The Error Lower Bound of Target State Estimation in Passive Localization by Bearing-only Sensors

Zhan Chen, Shunjia Zhang, Yangwang Fang, Wenxing Fu, Mengda Ji

科研成果: 期刊稿件文章同行评审

摘要

Error analysis of passive positioning based on bearing-only sensor network is crucial to improve the accuracy and reliability of state estimation in various applications such as target tracking and autonomous driving. However, the theoretical research on the lower bound of target state estimation error (LBSEE) by bearing-only sensor is very limited. This paper analyzes and provides the LBSEE of bearings-only sensors under random noise conditions.

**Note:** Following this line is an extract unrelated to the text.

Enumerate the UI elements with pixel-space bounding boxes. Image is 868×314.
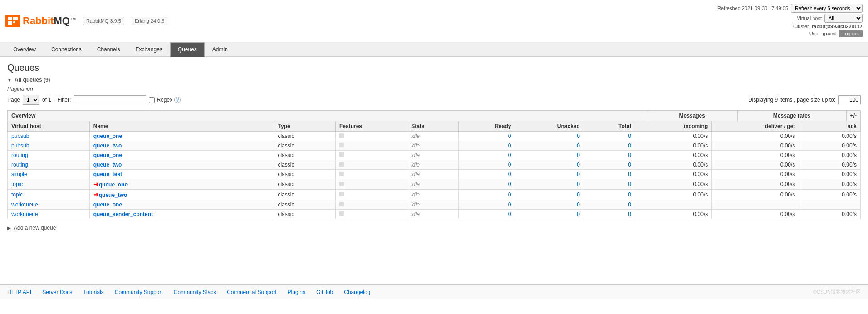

Initially, in the passive positioning model of a pair of bearing-only sensors, the random state variables of the target are reasonably transformed. Then, based on the mean square error of the transformed random state variables, a rigorous theoretical derivation is performed to establish the LBSEE. Finally, five scenarios are designed for parameter impact analysis under different constraints such as angle of measurement, baseline distance, line of sight separation angle, and heterogeneous component structure. The corresponding simulation examples verify the theoretical LBSEE and prove its effectiveness for sensor control applications. This study not only enriches the state estimation theory of passive sensors, but also provides a scientific basis for practical applications and promotes the development of sensor networks and collaborative positioning technology.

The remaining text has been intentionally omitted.